# ACS payment: credit card was declined, what now?



## statue (Aug 26, 2010)

Hi All,

I submitted ACS online application on 25-Aug-10, the application was submitted successfully but payment was declined by my bank. I asked my bank and they told me that there was some problem in their system, and now the transaction can be retried.

I have emailed ACS to ask wether they can retry the transaction after intimating me (I have to ask my bank to activate a session before the transaction). My case officer is Rachal Underhill. She was assigned the next day I submitted my application.

I have also sent a reminder but still I received no reply. Should I go for another payment method? Actually I have not dispatched my documents because I may need to include payment receipt in case of another payment method. I think this is causing delay in the process. Please also guide whether I should send money by Direct Deposit or Bank Draft? Do they wait until the bank draft is realized and money reached their account?? if so then there would be huge delay i think.

Thank u all,

Khalid


----------



## era7bd (Nov 30, 2009)

statue said:


> Hi All,
> 
> I submitted ACS online application on 25-Aug-10, the application was submitted successfully but payment was declined by my bank. I asked my bank and they told me that there was some problem in their system, and now the transaction can be retried.
> 
> ...


Hi,

If you requested them for retry then they must try again but it will take time. If they fail again then you may go another payment method like swift. But you must ask them which method you will use. 

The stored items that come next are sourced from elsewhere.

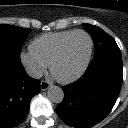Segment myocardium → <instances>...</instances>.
<instances>
[{
    "label": "myocardium",
    "instance_id": "1",
    "mask_svg": "<svg viewBox=\"0 0 128 128\" xmlns=\"http://www.w3.org/2000/svg\"><path fill=\"white\" fill-rule=\"evenodd\" d=\"M77 34H84L85 36H87L88 40H89V51H88V55H87V58L85 60V62L83 63L82 67L72 76L68 77V78H59L55 75L54 73V69L57 65V63L61 60L62 56H63V53H64V49L67 45V43L69 42V40L77 35ZM93 49H94V41H93V38L92 36L90 35V33H88L87 31L85 30H74L69 36H67L63 42L60 44L55 56L53 57L50 65H49V68H50V72L51 74L53 75V77L60 83L62 84H70V83H73L75 82L76 80H78L85 72L86 70L88 69L89 67V64L91 62V59H92V55H93Z\"/></svg>",
    "mask_w": 128,
    "mask_h": 128
}]
</instances>
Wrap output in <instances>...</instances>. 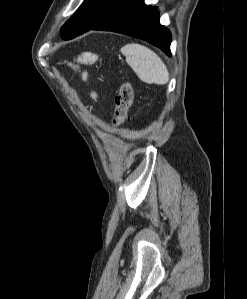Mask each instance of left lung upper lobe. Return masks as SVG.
I'll list each match as a JSON object with an SVG mask.
<instances>
[{"mask_svg":"<svg viewBox=\"0 0 247 299\" xmlns=\"http://www.w3.org/2000/svg\"><path fill=\"white\" fill-rule=\"evenodd\" d=\"M126 0H84L78 10L61 28V37L72 39L89 31Z\"/></svg>","mask_w":247,"mask_h":299,"instance_id":"obj_1","label":"left lung upper lobe"}]
</instances>
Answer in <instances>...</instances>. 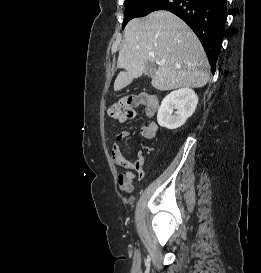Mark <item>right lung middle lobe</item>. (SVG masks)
Segmentation results:
<instances>
[{
    "label": "right lung middle lobe",
    "mask_w": 261,
    "mask_h": 273,
    "mask_svg": "<svg viewBox=\"0 0 261 273\" xmlns=\"http://www.w3.org/2000/svg\"><path fill=\"white\" fill-rule=\"evenodd\" d=\"M151 0H125L126 10L124 12V21L122 28L133 18L141 17L142 13L139 10L140 5L149 2Z\"/></svg>",
    "instance_id": "obj_1"
}]
</instances>
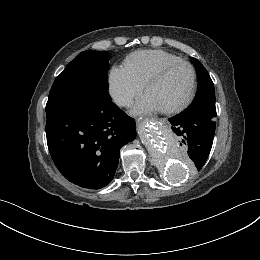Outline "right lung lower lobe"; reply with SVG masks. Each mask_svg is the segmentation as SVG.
<instances>
[{
	"label": "right lung lower lobe",
	"instance_id": "obj_1",
	"mask_svg": "<svg viewBox=\"0 0 260 260\" xmlns=\"http://www.w3.org/2000/svg\"><path fill=\"white\" fill-rule=\"evenodd\" d=\"M50 155L61 174L88 189H100L114 178L120 148L136 135L135 121L108 94L90 102L46 107Z\"/></svg>",
	"mask_w": 260,
	"mask_h": 260
}]
</instances>
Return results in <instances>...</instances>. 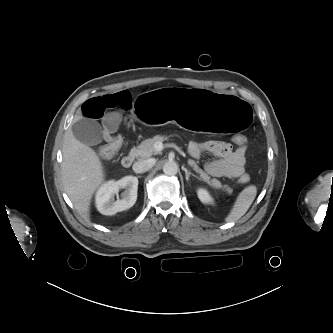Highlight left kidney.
<instances>
[{
	"instance_id": "obj_1",
	"label": "left kidney",
	"mask_w": 333,
	"mask_h": 333,
	"mask_svg": "<svg viewBox=\"0 0 333 333\" xmlns=\"http://www.w3.org/2000/svg\"><path fill=\"white\" fill-rule=\"evenodd\" d=\"M197 193H198V198L200 199V201L202 203H205V204H212L213 203V199L209 195L207 190H205L203 188H200V189H198Z\"/></svg>"
}]
</instances>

I think you should wait for their response.


----------



## oz_sg10 (Aug 31, 2010)

ACS has mentioned in their website that if a payment fails once, they will try again. They have not mentioned when they will retry. Why dont you check now with your bank if the transaction has been done now?

If not, now that ACS has not yet responded to your email, wait for say 5-7 days for their reply and after that, maybe you can try calling them to confirm that you will be sending a Draft or so..





era7bd said:


> Hi,
> 
> If you requested them for retry then they must try again but it will take time. If they fail again then you may go another payment method like swift. But you must ask them which method you will use.
> 
> I think you should wait for their response.


----------



## statue (Aug 26, 2010)

*I got response from ACS*

Yesterday I got response from ACS, but this response was not in reply to my emails. I think it was turn of my application. They said that my payment was declined and now I have to use another method, and they mentioned that my physical documents didn't reach them.

I have arranged to make a bank draft, need to get an updated employer letter (i think it lacks some details), my hr deptt says i will get it on monday. so i will be sending the bank draft and all the documents on monday. i will also need to ask them to ignore my previously uploaded reference letter and replace it with the new one.

i hope everything goes smooth.

cheers,
khalid


----------